On the other hand, when classifying email as spam (positive) or ham (negative), we might be annoyed if an important email gets thrown into our spam folder. In this setting, we want high precision, the accuracy of the model for positive predictions:

\[ \text{Precision} = \frac{\text{True Positives}}{\text{True Positives} + \text{False Positives}} = \frac{\text{True Positives}}{\text{Predicted True}} \]

Higher-precision models are often more likely to predict that true observations are negative (higher false-negative rate).

A common analysis compares the precision and recall at different thresholds:

from sklearn import metrics
precision, recall, threshold = (
    metrics.precision_recall_curve(y, lr_model.predict_proba(X)[:, 1]))

tpr_df = pd.DataFrame({"threshold":threshold, 
                       "precision":precision[:-1], "recall": recall[:-1], })

To see how precision and recall relate, we plot them both against the threshold \( \tau \):

fig = go.Figure()
fig.add_trace(go.Scatter(x=tpr_df["threshold"], y=tpr_df["precision"], name="Precision"))

fig.add_trace(go.Scatter(x=tpr_df["threshold"], y=tpr_df["recall"], name="Recall",

fig.update_layout(width=550, height=250, 
                  xaxis_title="Threshold", yaxis_title="Proportion")

Another common plot used to evaluate the performance of a classifier is the precision-recall curve, of PR curve for short. It plots the precision-recall pairs for each threshold:

fig = px.line(tpr_df, x="recall", y="precision",
fig.update_layout(width=450, height=250, yaxis_range=[0, 1])

Notice that the righthand end of the curve reflects the imbalance in the sample. The precision matches the fraction of fallen trees in the sample, 0.35. Plotting multiple PR curves for different models can be particularly useful for comparing models.

Using precision and recall gives us more control over what kinds of errors matter. As an example, let’s suppose we want to ensure that at least 75% of the fallen trees are classified as fallen. We can find the threshold where this occurs:

fall75_ind = np.argmin(recall >= 0.75) - 1

fall75_threshold = threshold[fall75_ind]
fall75_precision = precision[fall75_ind]
fall75_recall = recall[fall75_ind]
print(f'Threshold: {fall75_threshold:.2}')
print(f'Precision: {fall75_precision:.2}')
print(f'Recall:    {fall75_recall:.2}')
Threshold: 0.33
Precision: 0.59
Recall:    0.81

We find that about 41% (1 – precision) of the trees that we classify as fallen are actually standing. In addition, we find the fraction of trees below this threshold to be:

print("Proportion of samples below threshold:", 
      f"{np.mean(lr_model.predict_proba(X)[:,1] < fall75_threshold):0.2f}")
Proportion of samples below threshold: 0.52

So, we have classified 52% of the samples as standing (negative). Specificity (also called true negative rate) measures the proportion of data belonging to the negative class that the classifier labels as negative:

\[ \text{Specificity} = \frac{\text{True Negatives}}{\text{True Negatives} + \text{False Positives}} = \frac{\text{True Negatives}}{\text{Predicted False}} \]

The specificity for our threshold is:

act_neg = (y == 0)
true_neg = (lr_model.predict_proba(X)[:,1] < fall75_threshold) & act_neg
print(f"Specificity: {np.sum(true_neg) / np.sum(act_neg):0.2f}")
Specificity: 0.70

In other words, 70% of the trees classified as standing are actually standing.
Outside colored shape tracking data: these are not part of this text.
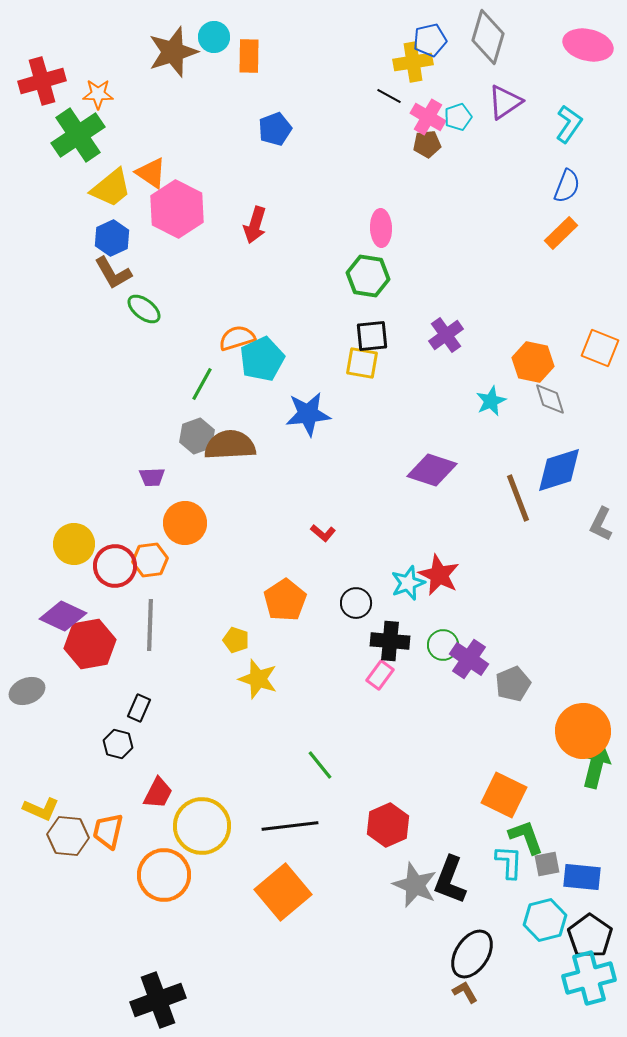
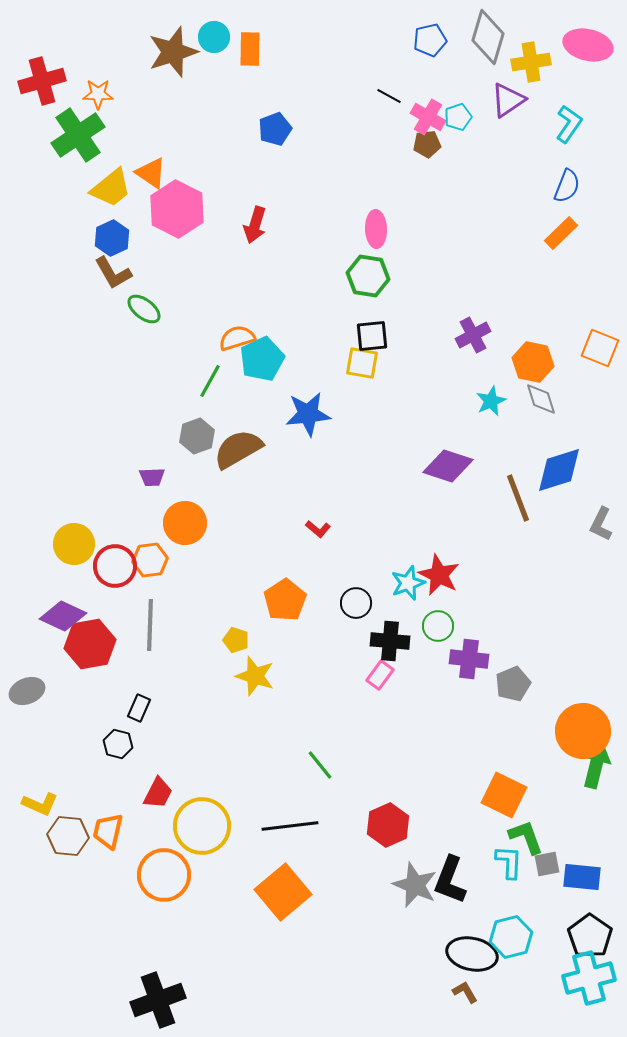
orange rectangle at (249, 56): moved 1 px right, 7 px up
yellow cross at (413, 62): moved 118 px right
purple triangle at (505, 102): moved 3 px right, 2 px up
pink ellipse at (381, 228): moved 5 px left, 1 px down
purple cross at (446, 335): moved 27 px right; rotated 8 degrees clockwise
green line at (202, 384): moved 8 px right, 3 px up
gray diamond at (550, 399): moved 9 px left
brown semicircle at (230, 445): moved 8 px right, 4 px down; rotated 27 degrees counterclockwise
purple diamond at (432, 470): moved 16 px right, 4 px up
red L-shape at (323, 533): moved 5 px left, 4 px up
green circle at (443, 645): moved 5 px left, 19 px up
purple cross at (469, 659): rotated 27 degrees counterclockwise
yellow star at (258, 679): moved 3 px left, 3 px up
yellow L-shape at (41, 809): moved 1 px left, 5 px up
cyan hexagon at (545, 920): moved 34 px left, 17 px down
black ellipse at (472, 954): rotated 69 degrees clockwise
As we’ve seen, there are several ways to use the 2-by-2 confusion matrix. Ideally, we want accuracy, precision, and recall to all be high. This happens when most predictions fall along the diagonal for the table, so our predictions are nearly all correct–true negatives and true positives. Unfortunately, in most scenarios our models will have some amount of error. In our example, trees of the same diameter include a mix of fallen and standing, so we can’t perfectly classify trees based on their diameter. In practice, when data scientists choose a threshold, they need to consider their context to decide whether to prioritize precision, recall, or specificity.